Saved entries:
***

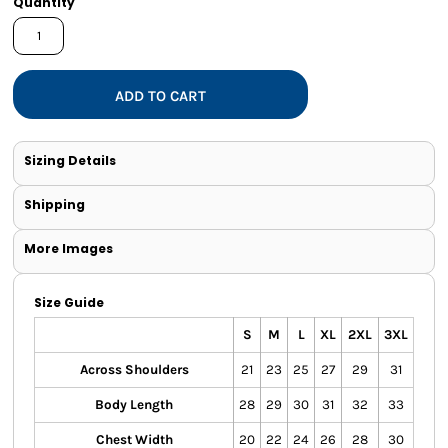
Quantity
ADD TO CART
Sizing Details
Shipping
More Images
Size Guide
S
M
L
XL
2XL
3XL
Across Shoulders
21
23
25
27
29
31
Body Length
28
29
30
31
32
33
Chest Width
20
22
24
26
28
30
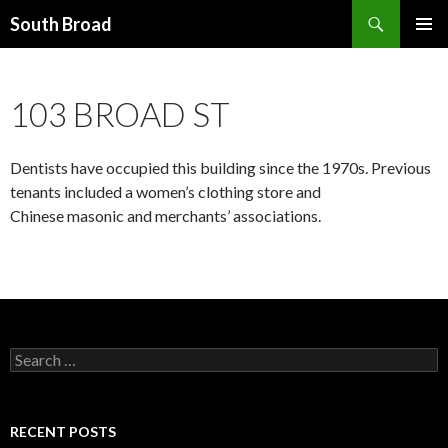
Search
South Broad
SKIP
PRIMAR
TO
MENU
CONTENT
103 BROAD ST
Dentists have occupied this building since the 1970s. Previous
tenants included a women’s clothing store and
Chinese masonic and merchants’ associations.
Search
for:
RECENT POSTS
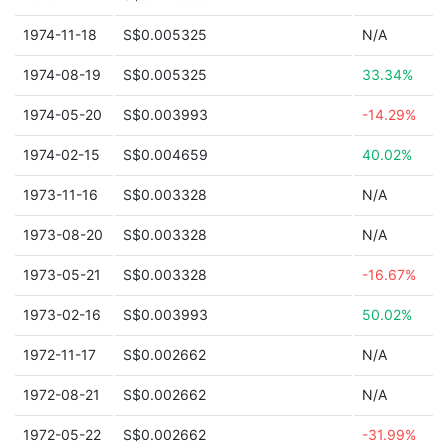
1974-11-18
S$0.005325
N/A
1974-08-19
S$0.005325
33.34%
1974-05-20
S$0.003993
-14.29%
1974-02-15
S$0.004659
40.02%
1973-11-16
S$0.003328
N/A
1973-08-20
S$0.003328
N/A
1973-05-21
S$0.003328
-16.67%
1973-02-16
S$0.003993
50.02%
1972-11-17
S$0.002662
N/A
1972-08-21
S$0.002662
N/A
1972-05-22
S$0.002662
-31.99%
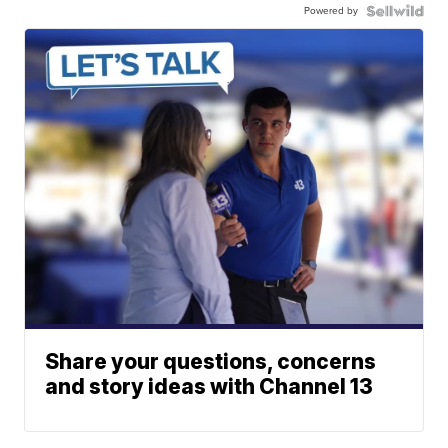
Powered by
Share your questions, concerns
and story ideas with Channel 13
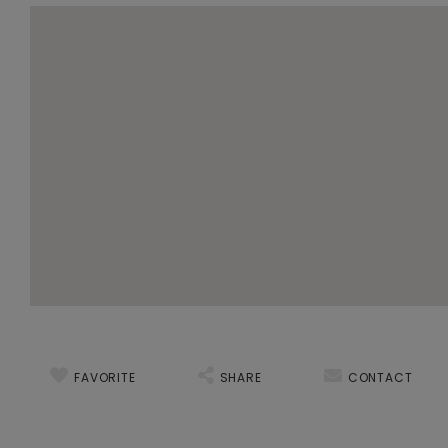
FAVORITE
SHARE
CONTACT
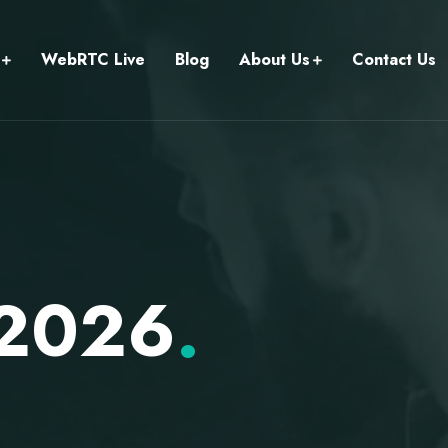
WebRTC Live
Blog
About Us
Contact Us
 2026
.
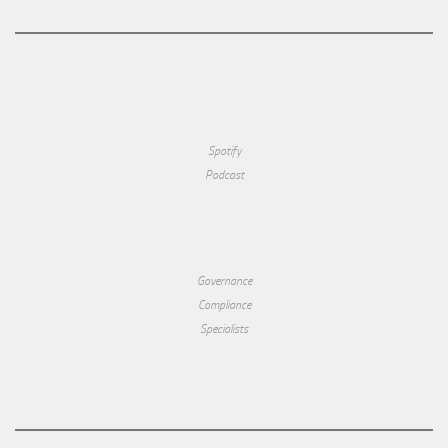
Spotify
Podcast
Governance
Compliance
Specialists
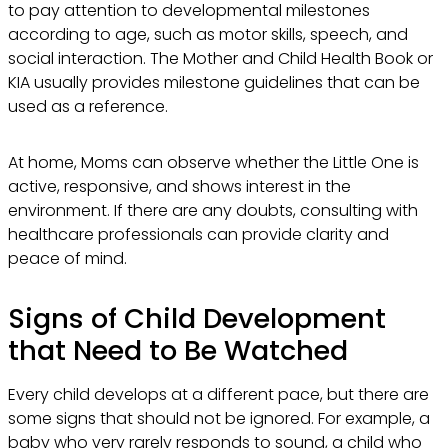
to pay attention to developmental milestones
according to age, such as motor skills, speech, and
social interaction. The Mother and Child Health Book or
KIA usually provides milestone guidelines that can be
used as a reference.
At home, Moms can observe whether the Little One is
active, responsive, and shows interest in the
environment. If there are any doubts, consulting with
healthcare professionals can provide clarity and
peace of mind.
Signs of Child Development
that Need to Be Watched
Every child develops at a different pace, but there are
some signs that should not be ignored. For example, a
baby who very rarely responds to sound, a child who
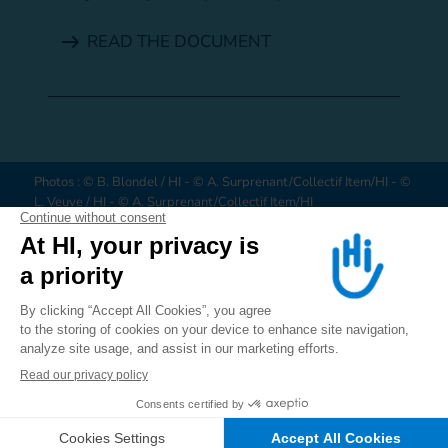
READ THE DOCUMENT
Photos : © B. Blondel / HI - © A. Surprenant/Collectif Item/HI - ©
L. Veuve / HI - © A. Surprenant/Collectif Item/HI
HI is an independent and impartial aid organisation working in
situations of poverty and exclusion, conflict and disaster. We work
alongside people with disabilities and vulnerable populations,
taking action and bearing witness in order to respond to their
ALERT US
JOIN US
DONATE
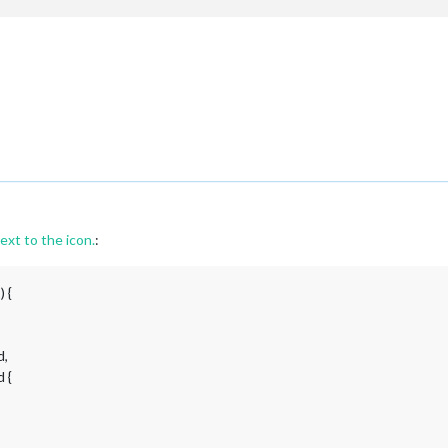
ext to the icon.
:
 {
d,
 {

***

WHAT THE TASK REQUIRES: Transcribe every line from the records above without alteration, and leave out the images.

OUTPUT FOR THIS TASK:
Quantity
ADD TO CART
Sizing Details
Shipping
More Images
Size Guide
S
M
L
XL
2XL
3XL
Across Shoulders
21
23
25
27
29
31
Body Length
28
29
30
31
32
33
Chest Width
20
22
24
26
28
30
Search
South Broad
SKIP
PRIMAR
TO
MENU
CONTENT
103 BROAD ST
Dentists have occupied this building since the 1970s. Previous
tenants included a women’s clothing store and
Chinese masonic and merchants’ associations.
Search
for:
RECENT POSTS
1974-11-18
S$0.005325
N/A
1974-08-19
S$0.005325
33.34%
1974-05-20
S$0.003993
-14.29%
1974-02-15
S$0.004659
40.02%
1973-11-16
S$0.003328
N/A
1973-08-20
S$0.003328
N/A
1973-05-21
S$0.003328
-16.67%
1973-02-16
S$0.003993
50.02%
1972-11-17
S$0.002662
N/A
1972-08-21
S$0.002662
N/A
1972-05-22
S$0.002662
-31.99%
Powered by
Share your questions, concerns
and story ideas with Channel 13
FAVORITE
SHARE
CONTACT
WebRTC Live
Blog
About Us
Contact Us
 2026
.
Spotify
Podcast
Governance
Compliance
Specialists
to pay attention to developmental milestones
according to age, such as motor skills, speech, and
social interaction. The Mother and Child Health Book or
KIA usually provides milestone guidelines that can be
used as a reference.
At home, Moms can observe whether the Little One is
active, responsive, and shows interest in the
environment. If there are any doubts, consulting with
healthcare professionals can provide clarity and
peace of mind.
Signs of Child Development
that Need to Be Watched
Every child develops at a different pace, but there are
some signs that should not be ignored. For example, a
baby who very rarely responds to sound, a child who
READ THE DOCUMENT
Photos : © B. Blondel / HI - © A. Surprenant/Collectif Item/HI - ©
L. Veuve / HI - © A. Surprenant/Collectif Item/HI
HI is an independent and impartial aid organisation working in
situations of poverty and exclusion, conflict and disaster. We work
alongside people with disabilities and vulnerable populations,
taking action and bearing witness in order to respond to their
ALERT US
JOIN US
DONATE
ext to the icon.
:
 {
d,
 {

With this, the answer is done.